TEST - ICC_BPR1_EL1 (expected 0x7): 0x00000000 00000007
TEST - ICC_BPR1_EL1 (expected 0): 0x00000000 00000001

I used an uart, but you can use gdb as well, by taking the assembly code of void test(void) function and using labels.

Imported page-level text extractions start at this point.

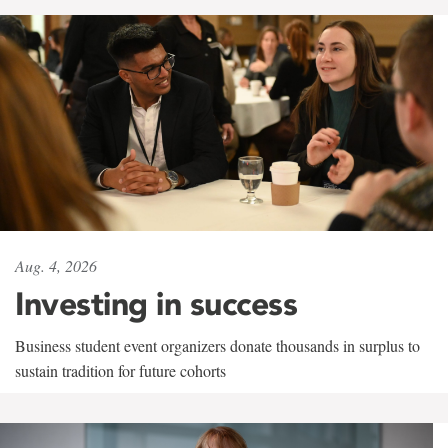
Aug. 4, 2026
Investing in success
Business student event organizers donate thousands in surplus to
sustain tradition for future cohorts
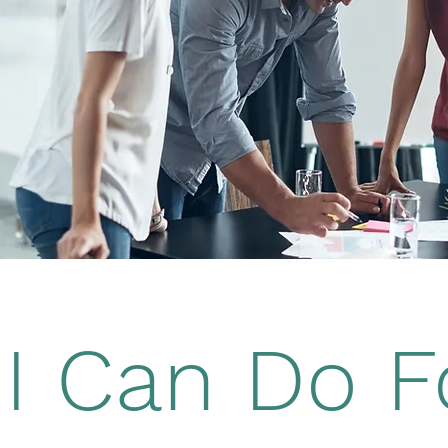
I Can Do F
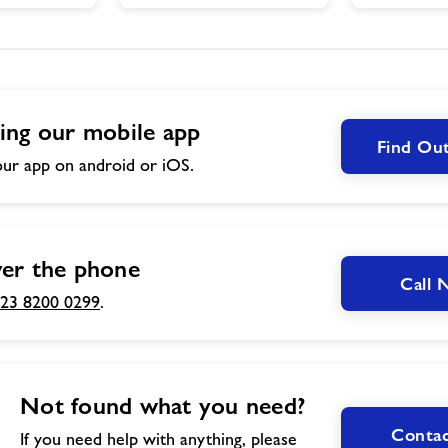
ing our mobile app
Find Ou
ur app on android or iOS.
er the phone
Call
23 8200 0299
.
Not found what you need?
Contac
If you need help with anything, please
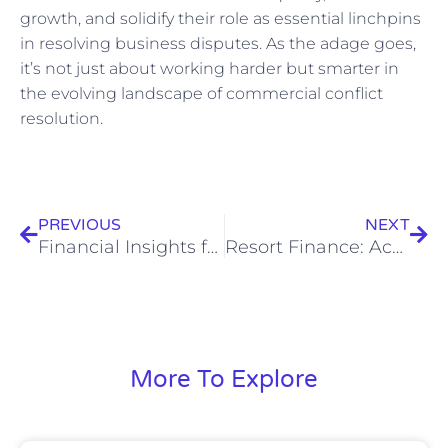
growth, and solidify their role as essential linchpins
in resolving business disputes. As the adage goes,
it’s not just about working harder but smarter in
the evolving landscape of commercial conflict
resolution.
Prev
Nex
PREVIOUS
NEXT
Financial Insights for Family Mediators: Navigating Tax, Accounting, Business, and Bookkeeping Tips
Resort Finance: Accounting, Tax & Bookkeeping Tips
More To Explore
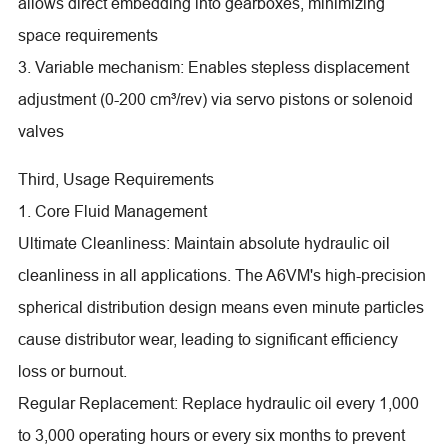
allows direct embedding into gearboxes, minimizing
space requirements
3. Variable mechanism: Enables stepless displacement
adjustment (0-200 cm³/rev) via servo pistons or solenoid
valves
Third, Usage Requirements
1. Core Fluid Management
Ultimate Cleanliness: Maintain absolute hydraulic oil
cleanliness in all applications. The A6VM's high-precision
spherical distribution design means even minute particles
cause distributor wear, leading to significant efficiency
loss or burnout.
Regular Replacement: Replace hydraulic oil every 1,000
to 3,000 operating hours or every six months to prevent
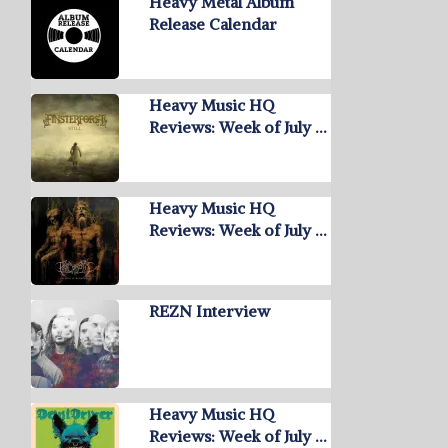
Heavy Metal Album
Release Calendar
Heavy Music HQ
Reviews: Week of July …
Heavy Music HQ
Reviews: Week of July …
REZN Interview
Heavy Music HQ
Reviews: Week of July …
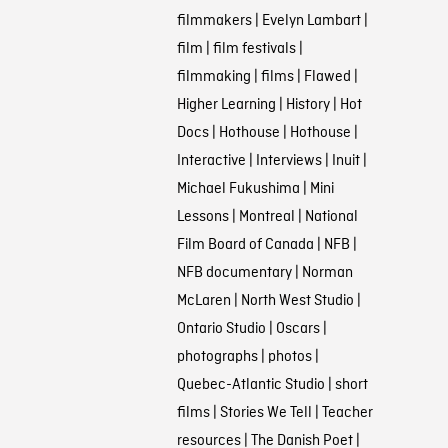
filmmakers
|
Evelyn Lambart
|
film
|
film festivals
|
filmmaking
|
films
|
Flawed
|
Higher Learning
|
History
|
Hot
Docs
|
Hothouse
|
Hothouse
|
Interactive
|
Interviews
|
Inuit
|
Michael Fukushima
|
Mini
Lessons
|
Montreal
|
National
Film Board of Canada
|
NFB
|
NFB documentary
|
Norman
McLaren
|
North West Studio
|
Ontario Studio
|
Oscars
|
photographs
|
photos
|
Quebec-Atlantic Studio
|
short
films
|
Stories We Tell
|
Teacher
resources
|
The Danish Poet
|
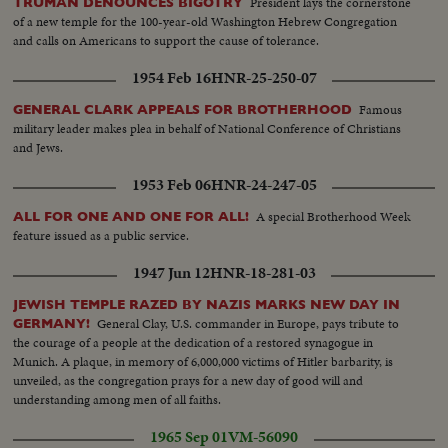
President lays the cornerstone
TRUMAN DENOUNCES BIGOTRY
of a new temple for the 100-year-old Washington Hebrew Congregation
and calls on Americans to support the cause of tolerance.
1954 Feb 16
HNR-25-250-07
Famous
GENERAL CLARK APPEALS FOR BROTHERHOOD
military leader makes plea in behalf of National Conference of Christians
and Jews.
1953 Feb 06
HNR-24-247-05
A special Brotherhood Week
ALL FOR ONE AND ONE FOR ALL!
feature issued as a public service.
1947 Jun 12
HNR-18-281-03
JEWISH TEMPLE RAZED BY NAZIS MARKS NEW DAY IN
General Clay, U.S. commander in Europe, pays tribute to
GERMANY!
the courage of a people at the dedication of a restored synagogue in
Munich. A plaque, in memory of 6,000,000 victims of Hitler barbarity, is
unveiled, as the congregation prays for a new day of good will and
understanding among men of all faiths.
1965 Sep 01
VM-56090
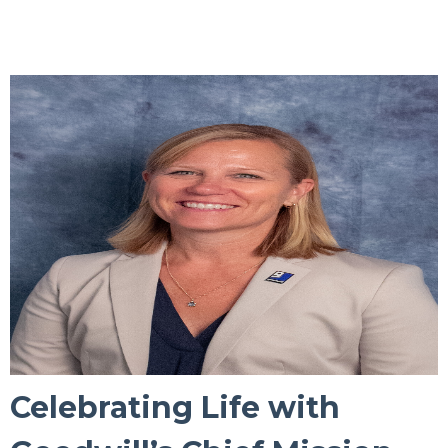
Celebrating Life with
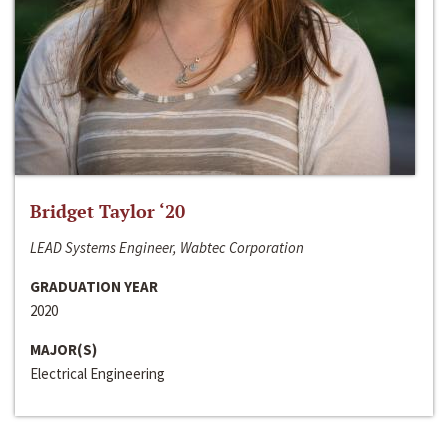
Bridget Taylor ‘20
LEAD Systems Engineer, Wabtec Corporation
GRADUATION YEAR
2020
MAJOR(S)
Electrical Engineering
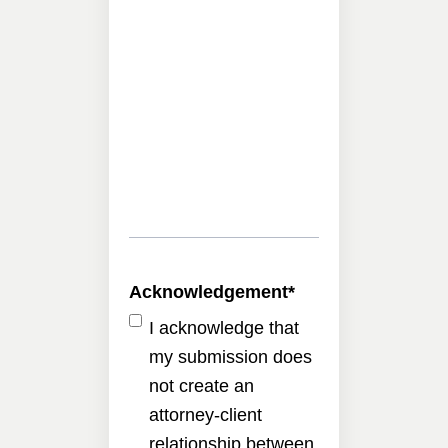
Acknowledgement
*
I acknowledge that
my submission does
not create an
attorney-client
relationship between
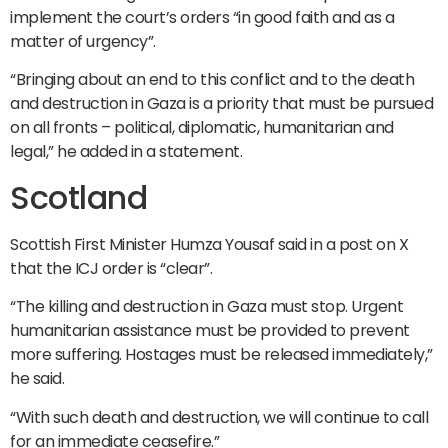
implement the court’s orders “in good faith and as a
matter of urgency”.
“Bringing about an end to this conflict and to the death
and destruction in Gaza is a priority that must be pursued
on all fronts – political, diplomatic, humanitarian and
legal,” he added in a statement.
Scotland
Scottish First Minister Humza Yousaf said in a post on X
that the ICJ order is “clear”.
“The killing and destruction in Gaza must stop. Urgent
humanitarian assistance must be provided to prevent
more suffering. Hostages must be released immediately,”
he said.
“With such death and destruction, we will continue to call
for an immediate ceasefire.”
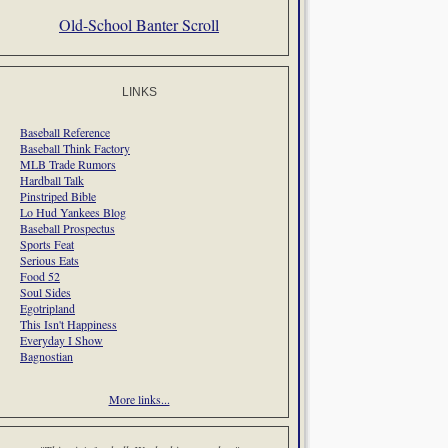
Old-School Banter Scroll
LINKS
Baseball Reference
Baseball Think Factory
MLB Trade Rumors
Hardball Talk
Pinstriped Bible
Lo Hud Yankees Blog
Baseball Prospectus
Sports Feat
Serious Eats
Food 52
Soul Sides
Egotripland
This Isn't Happiness
Everyday I Show
Bagnostian
More links...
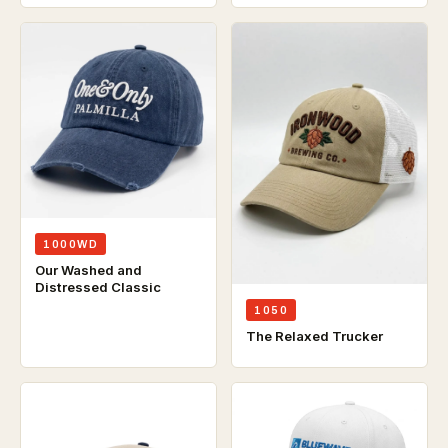
1000WD
Our Washed and
Distressed Classic
1050
The Relaxed Trucker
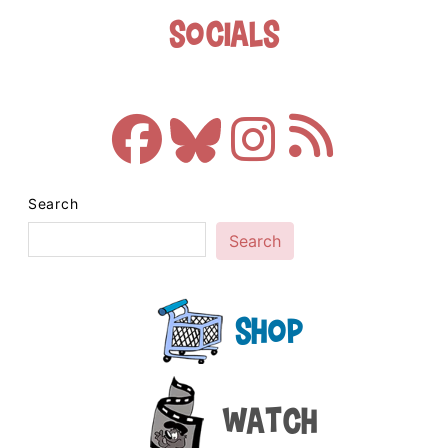
Socials
Search
Search
Shop
Watch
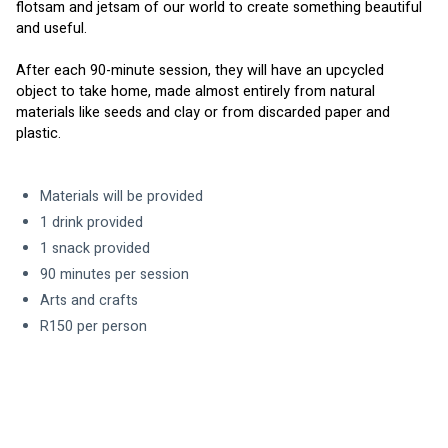
flotsam and jetsam of our world to create something beautiful 
and useful.
After each 90-minute session, they will have an upcycled 
object to take home, made almost entirely from natural 
materials like seeds and clay or from discarded paper and 
plastic.
Materials will be provided
1 drink provided
1 snack provided
90 minutes per session
Arts and crafts
R150 per person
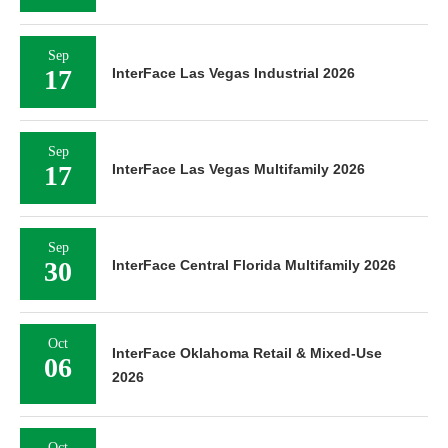
Sep
17
InterFace Las Vegas Industrial 2026
Sep
17
InterFace Las Vegas Multifamily 2026
Sep
30
InterFace Central Florida Multifamily 2026
Oct
InterFace Oklahoma Retail & Mixed-Use
06
2026
Oct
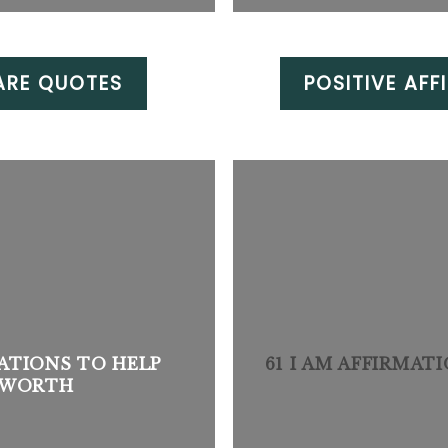
ARE QUOTES
POSITIVE AFF
ATIONS TO HELP
61 I AM AFFIRMAT
F-WORTH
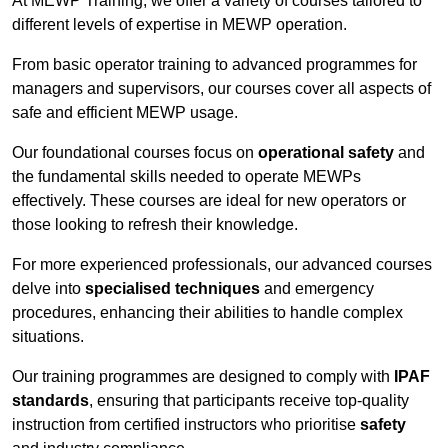
At MEWP Training, we offer a variety of courses tailored to
different levels of expertise in MEWP operation.
From basic operator training to advanced programmes for
managers and supervisors, our courses cover all aspects of
safe and efficient MEWP usage.
Our foundational courses focus on
operational safety
and
the fundamental skills needed to operate MEWPs
effectively. These courses are ideal for new operators or
those looking to refresh their knowledge.
For more experienced professionals, our advanced courses
delve into
specialised techniques
and emergency
procedures, enhancing their abilities to handle complex
situations.
Our training programmes are designed to comply with
IPAF
standards
, ensuring that participants receive top-quality
instruction from certified instructors who prioritise
safety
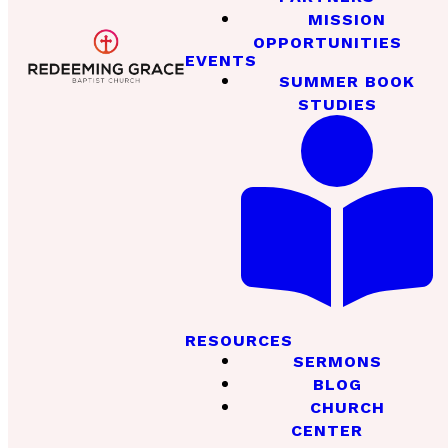
MISSION
OPPORTUNITIES
EVENTS
SUMMER BOOK
STUDIES
RESOURCES
SERMONS
BLOG
CHURCH
CENTER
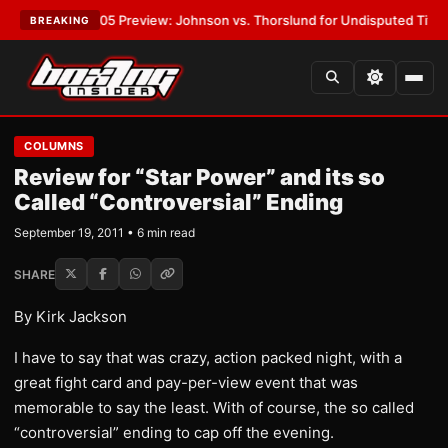
VPW-05 Preview: Johnson vs. Thorslund for Undisputed Titles
•
LATEST
BREAKING
COLUMNS
Review for “Star Power” and its so
Called “Controversial” Ending
September 19, 2011 • 6 min read
SHARE
By Kirk Jackson
I have to say that was crazy, action packed night, with a
great fight card and pay-per-view event that was
memorable to say the least. With of course, the so called
“controversial” ending to cap off the evening.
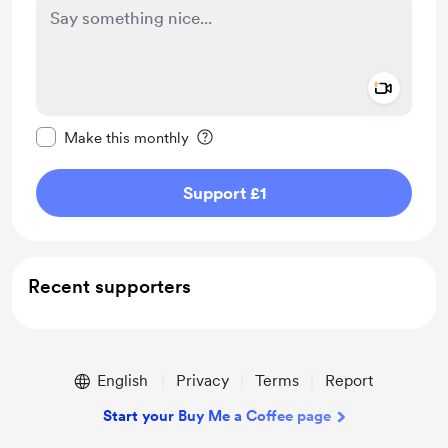
Add a 
Make this message private
Make this monthly
Support £1
Recent supporters
English
Privacy
Terms
Report
Start your Buy Me a Coffee page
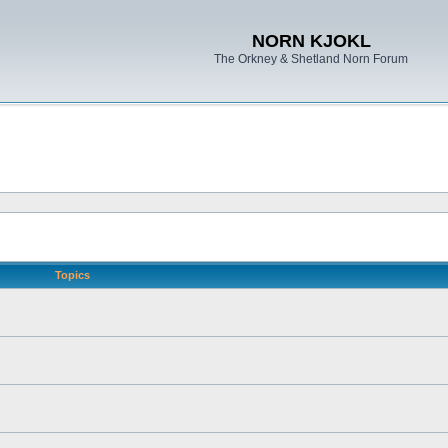
NORN KJOKL
The Orkney & Shetland Norn Forum
Topics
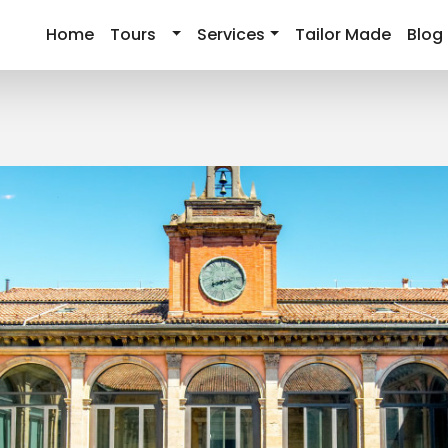
Home
Tours
Services
Tailor Made
Blog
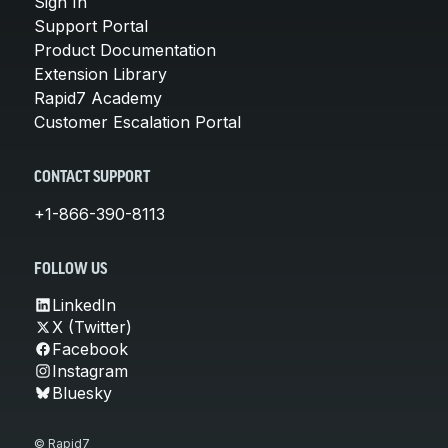
Sign In
Support Portal
Product Documentation
Extension Library
Rapid7 Academy
Customer Escalation Portal
CONTACT SUPPORT
+1-866-390-8113
FOLLOW US
LinkedIn
X (Twitter)
Facebook
Instagram
Bluesky
© Rapid7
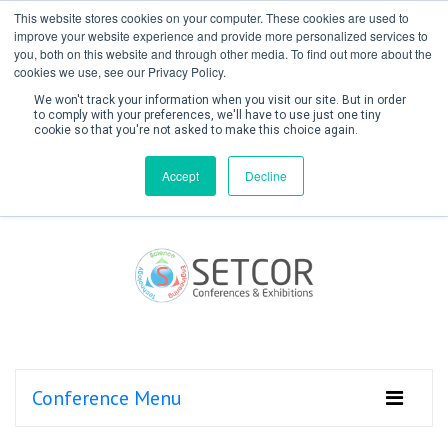
This website stores cookies on your computer. These cookies are used to
improve your website experience and provide more personalized services to
you, both on this website and through other media. To find out more about the
cookies we use, see our Privacy Policy.
We won't track your information when you visit our site. But in order
to comply with your preferences, we'll have to use just one tiny
cookie so that you're not asked to make this choice again.
Create Account / Login
Accept
Decline
Conference Menu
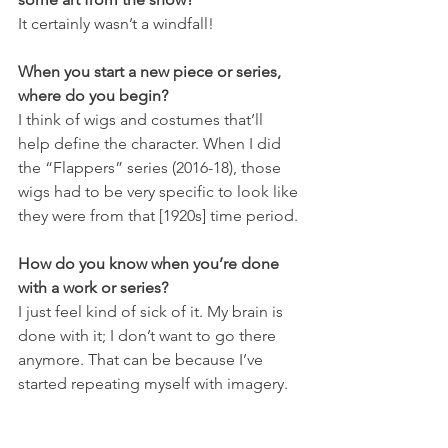
It certainly wasn’t a windfall!
When you start a new piece or series, 
where do you begin?
I think of wigs and costumes that’ll 
help define the character. When I did 
the “Flappers” series (2016-18), those 
wigs had to be very specific to look like 
they were from that [1920s] time period.
How do you know when you’re done 
with a work or series?
I just feel kind of sick of it. My brain is 
done with it; I don’t want to go there 
anymore. That can be because I’ve 
started repeating myself with imagery.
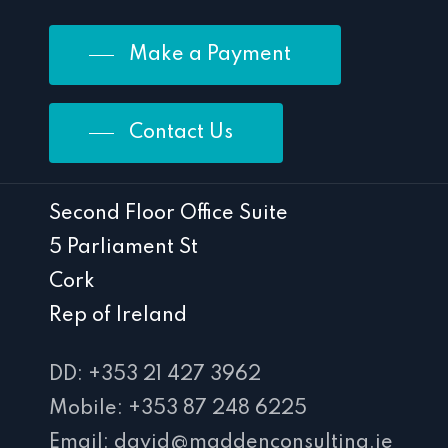
Make a Payment
Contact Us
Second Floor Office Suite
5 Parliament St
Cork
Rep of Ireland
DD: +353 21 427 3962
Mobile: +353 87 248 6225
Email: david@maddenconsulting.ie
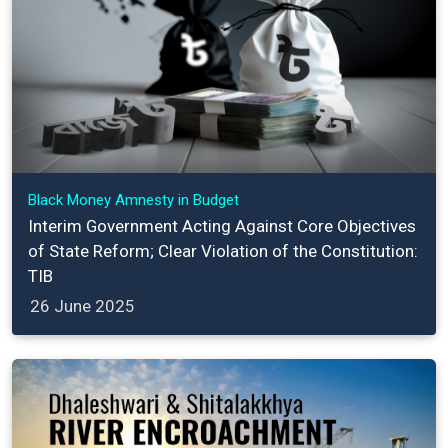
Black Money Amnesty in Budget
Interim Government Acting Against Core Objectives
of State Reform; Clear Violation of the Constitution:
TIB
26 June 2025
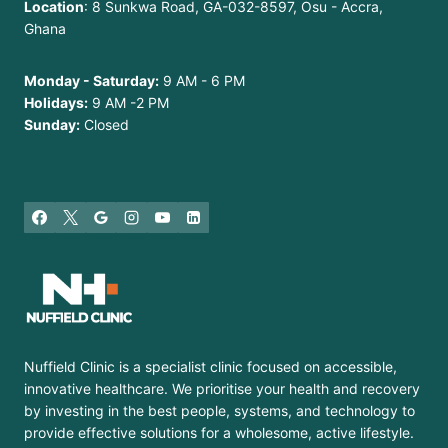
Location
: 8 Sunkwa Road, GA-032-8597, Osu - Accra,
Ghana
Monday - Saturday:
9 AM - 6 PM
Holidays:
9 AM -2 PM
Sunday:
Closed
Nuffield Clinic is a specialist clinic focused on accessible,
innovative healthcare. We prioritise your health and recovery
by investing in the best people, systems, and technology to
provide effective solutions for a wholesome, active lifestyle.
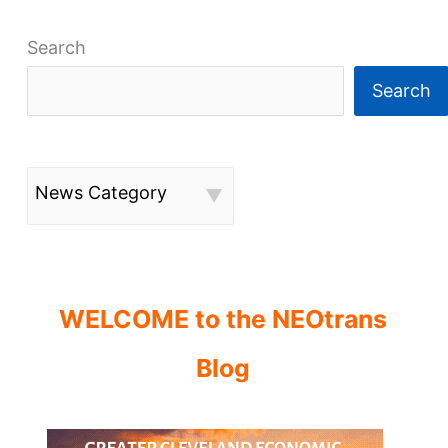
Search
Search
News Category
WELCOME to the NEOtrans
Blog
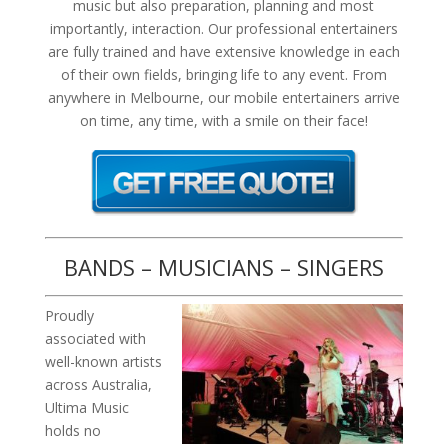
music but also preparation, planning and most
importantly, interaction. Our professional entertainers
are fully trained and have extensive knowledge in each
of their own fields, bringing life to any event. From
anywhere in Melbourne, our mobile entertainers arrive
on time, any time, with a smile on their face!
BANDS – MUSICIANS – SINGERS
Proudly
associated with
well-known artists
across Australia,
Ultima Music
holds no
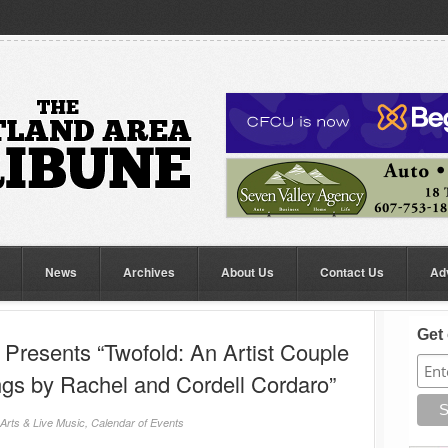
News
Archives
About Us
Contact Us
Ad
Get 
 Presents “Twofold: An Artist Couple
ngs by Rachel and Cordell Cordaro”
Arts & Live Music
,
Calendar of Events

So, I can't set it to 0 in any way. Do you know where am I wrong?

Solution

  • I was unable to reproduce your problem, your functions are working fine on my setup. However, I may have a different set of gcc/qemu-sytem-aarch64/gdb.

    minimal-aarch64.c:

    #include <stdint.h>

uint64_t raw_read_gic_gicc_bpr1_el1(void) {
    uint64_t gicc_bpr1_el1 = 0;
    __asm__ __volatile__("mrs %0, s3_0_c12_c12_3\n\t" : "=r" (gicc_bpr1_el1) :  : "memory");
    return gicc_bpr1_el1; 
}

void set_gic_gicc_bpr1_el1(uint64_t value)
{
    __asm__ __volatile__("msr s3_0_c12_c12_3, %0\n\t" : : "r" (value) : "memory");
}

int main(int argc, char** argv)
{
    uint64_t state = 0;

    set_gic_gicc_bpr1_el1(0x00);
    state = raw_read_gic_gicc_bpr1_el1();   
    
    set_gic_gicc_bpr1_el1(0x07);
    state = raw_read_gic_gicc_bpr1_el1();   
}

    Compiling:

    /opt/arm/10/gcc-arm-10.2-2020.11-x86_64-aarch64-none-elf/bin/aarch64-none-elf-gcc -g --specs=rdimon.specs -o minimal-aarch64.elf minimal-aarch64.c

    Starting QEMU:

    /opt/qemu-5.2.0/bin/qemu-system-aarch64 -semihosting -m 1M -nographic -serial telnet::4444,server,nowait -machine virt,gic-version=3,secure=on,virtualization=off -S -gdb tcp::1234,ipv4 -cpu cortex-a72 -kernel minimal-aarch64.elf

    Starting GDB:

    /opt/gdb/gdb-10.1-aarch64-elf-x86_64-linux-gnu/bin/aarch64-elf-gdb -tui --quiet -nx -ex 'target remote localhost:1234' -ex 'load' --ex 'b main'  minimal-aarch64.elf

    GDG session:

    remote Thread 1.1 In: main                                                                                                                                                                                                                                  L23   PC: 0x400360 
Loading section .text, size 0x3894 lma 0x400040
Loading section .fini, size 0x34 lma 0x4038d4
Loading section .rodata, size 0x74 lma 0x403908
Loading section .eh_frame, size 0x4 lma 0x40397c
Loading section .init_array, size 0x8 lma 0x413980
Loading section .fini_array, size 0x8 lma 0x413988
Loading section .data, size 0x10c8 lma 0x413990
Start address 0x0000000000400178, load size 19020
Transfer rate: 1326 KB/sec, 1118 bytes/write.
Breakpoint 1 at 0x400338: file minimal-aarch64.c, line 16.
(gdb) c
Continuing.

Breakpoint 1, main (argc=1, argv=0x400fffe0) at minimal-aarch64.c:16
(gdb) p/x state
$1 = 0x0
(gdb) step
set_gic_gicc_bpr1_el1 (value=0) at minimal-aarch64.c:11
main (argc=1, argv=0x400fffe0) at minimal-aarch64.c:19
(gdb) p/x state
$2 = 0x0
(gdb) step
raw_read_gic_gicc_bpr1_el1 () at minimal-aarch64.c:4
main (argc=1, argv=0x400fffe0) at minimal-aarch64.c:21
set_gic_gicc_bpr1_el1 (value=7) at minimal-aarch64.c:11
main (argc=1, argv=0x400fffe0) at minimal-aarch64.c:22
raw_read_gic_gicc_bpr1_el1 () at minimal-aarch64.c:4
main (argc=1, argv=0x400fffe0) at minimal-aarch64.c:23
(gdb) p/x state
$3 = 0x7
(gdb)

    Please note that some values may be invalid, at least according to the Arm Cortex-A78C Core Technical Reference Manual Revision r0p1 (I could not find the information in the A72 documentation):

    The minimum value implemented of ICC_BPR1_EL1 Secure register is 0x2.

The minimum value implemented of ICC_BPR1_EL1 Non-secure register is 0x3.

    But according to the Arm Architecture System Registers document version 2020-12:

    enter image description here

    This may explain why you cannot write a 0 value in ICC-BPR1-EL1.